Page 1 of 1

Improvements for Gaelic spell checker

Posted: Wed Jun 13, 2018 11:59 am
by Pander
I would like to report some improvements for the Gaelic spell checker support for Hunspell. Please, consider the following:

a) Remove words from gd_GB.dic that incorrectly contain numerals:

Code: Select all

ch1oirli-gheilc
https://cgit.freedesktop.org/libreoffic ... dic#n63825

b) Remove language codes from from gd_GB.dic as these are ISO codes and result in the only word containing an underscore (and underscore can trigger a tokenisation during the spell checking of that word). For full support, all ISO codes could be added, or add none at all. See https://salsa.debian.org/iso-codes-team/iso-codes for upstream collection of ISO codes.

Code: Select all

gd-GB
https://cgit.freedesktop.org/libreoffic ... ic#n328040

Code: Select all

gd_GB
https://cgit.freedesktop.org/libreoffic ... ic#n328038

c) Add character ⁊ ( https://en.wikipedia.org/wiki/%E2%81%8A ) to WORDCHARS and possibly to TRY in gd_GB.aff because (similar to the underscore) this can cause tokenisation of the word in the spell checking output.

Code: Select all

L⁊L
https://cgit.freedesktop.org/libreoffic ... dic#n10290

Code: Select all

⁊c
https://cgit.freedesktop.org/libreoffic ... ic#n325951

When these issues have been resolved, please offer a new version for Gaelic spell checking at LibreOffice via https://bugs.documentfoundation.org/bug ... lution=---

PS Another issue I have found is when searching for ⁊ as "Part of word" in http://www.faclair.com/index.aspx?Language=en results in the following error

Code: Select all

Server Error in '/' Application.
Got error 'repetition-operator operand invalid' from regexp
Description: An unhandled exception occurred during the execution of the current web request. Please review the stack trace for more information about the error and where it originated in the code.
Exception Details: MySql.Data.MySqlClient.MySqlException: Got error 'repetition-operator operand invalid' from regexp
...

Improvements for Gaelic spell checker

Posted: Wed Jun 13, 2018 12:15 pm
by Pander
d) Consider adding 0123456789 to WORDCHARS and TRY in gd_GB.aff in order to better support dictionary words containing numeral. Currently these type of words in gd_GB.dic are: 1810an, 1830an, 1840an, 1850an, 1860an, 1870an, 1880an, 1890an, 1910an,1920an, 1930an, 1940an, 1950an, 1960an, 1970an, 1980an, 1990an, 20an, 2D, 30an, 3D, 40an, 50an, 60an, 70an, 80an, 90an, Channel4, ITV1, ITV2, ITV3, ITV4, MI5, TG4 Fixing this will improve suggestions and lessen the risk of word tokenisation during spell checking.
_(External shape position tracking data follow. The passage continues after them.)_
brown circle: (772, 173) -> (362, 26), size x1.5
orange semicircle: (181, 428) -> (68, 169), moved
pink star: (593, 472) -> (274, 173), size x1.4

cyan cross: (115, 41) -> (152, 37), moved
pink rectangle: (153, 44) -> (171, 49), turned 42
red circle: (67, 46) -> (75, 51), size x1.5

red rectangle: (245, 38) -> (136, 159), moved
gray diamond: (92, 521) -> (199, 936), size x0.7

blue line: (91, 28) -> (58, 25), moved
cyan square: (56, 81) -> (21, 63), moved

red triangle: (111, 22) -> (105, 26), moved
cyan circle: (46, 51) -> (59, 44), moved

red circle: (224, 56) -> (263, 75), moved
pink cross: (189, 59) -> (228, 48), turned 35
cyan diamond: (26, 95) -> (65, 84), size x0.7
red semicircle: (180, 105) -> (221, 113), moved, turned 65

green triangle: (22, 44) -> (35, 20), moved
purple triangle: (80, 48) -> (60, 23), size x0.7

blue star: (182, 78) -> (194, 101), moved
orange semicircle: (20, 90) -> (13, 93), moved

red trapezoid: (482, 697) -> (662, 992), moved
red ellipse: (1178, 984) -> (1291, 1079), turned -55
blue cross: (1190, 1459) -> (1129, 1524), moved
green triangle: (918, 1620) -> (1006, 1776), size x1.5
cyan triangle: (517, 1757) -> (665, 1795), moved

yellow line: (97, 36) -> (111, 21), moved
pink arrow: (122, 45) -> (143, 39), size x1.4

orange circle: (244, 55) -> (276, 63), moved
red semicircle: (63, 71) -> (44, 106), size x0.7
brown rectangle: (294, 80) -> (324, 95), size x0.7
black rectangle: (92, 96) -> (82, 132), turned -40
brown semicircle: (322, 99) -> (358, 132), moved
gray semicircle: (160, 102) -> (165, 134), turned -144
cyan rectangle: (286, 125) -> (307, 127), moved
Improvements for Gaelic spell checker

Posted: Wed Jun 13, 2018 1:19 pm
by akerbeltz
Hi Pander (are you user pander on sourceforge by any chance?)
ch1oirli-gheilc
That was a typo, fixed at source, will be fixed during next update.
gd-GB/gd_GB
Removed, wasn't aware that _ triggers tokenisation
⁊ 123...
Have added these to TRY and WORDCHARS though not entirely sure of effects - will see during next build.
Aware of the search bug (there are others but our main dev is scaling mountains in Colorado just now) in the Faclair Beag but thanks for reporting!

A big-ish overhaul is about to start, as we're also going to tackle hyphenation and possible a thesaurus, so the fixes will appear in time but not immediately as I usually dogfood new versions for a few weeks before letting them loose on Gaelking 8-)

Thanks very much for all your great input!

Improvements for Gaelic spell checker

Posted: Wed Jun 13, 2018 4:38 pm
by Pander
Yes, that Pander. :-)

e) Not sure if this equals sign belong in the following word in the dictionary:

Code: Select all

coirce=fiadhain
https://cgit.freedesktop.org/libreoffic ... dic#n99525

f) The dictionary has 5 words with U+2011, a non-breaking hyphen. For hyphenation of words, other facilities exist. Looking at similar words in the dictionary, these characters are supposed to be normal hyphens:

Code: Select all

capsailean‑fànais
https://cgit.freedesktop.org/libreoffic ... dic#n60574

Code: Select all

capsaile‑fànais
https://cgit.freedesktop.org/libreoffic ... dic#n60575

Code: Select all

chapsailean‑fànais
https://cgit.freedesktop.org/libreoffic ... dic#n66636

Code: Select all

chapsaile‑fànais
https://cgit.freedesktop.org/libreoffic ... dic#n66637

Code: Select all

àiteachais‑àrainneachd
https://cgit.freedesktop.org/libreoffic ... ic#n321591

g) Before releasing a new version, make a histogram of all the characters used in the .dic and .aff file to double check of no unwanted characters were included. If you want, I have a practical Python script for that.

Improvements for Gaelic spell checker

Posted: Wed Jun 13, 2018 4:51 pm
by akerbeltz
:naire: all fixed, many thanks!

Yes that would be useful to have, I'll pm you my email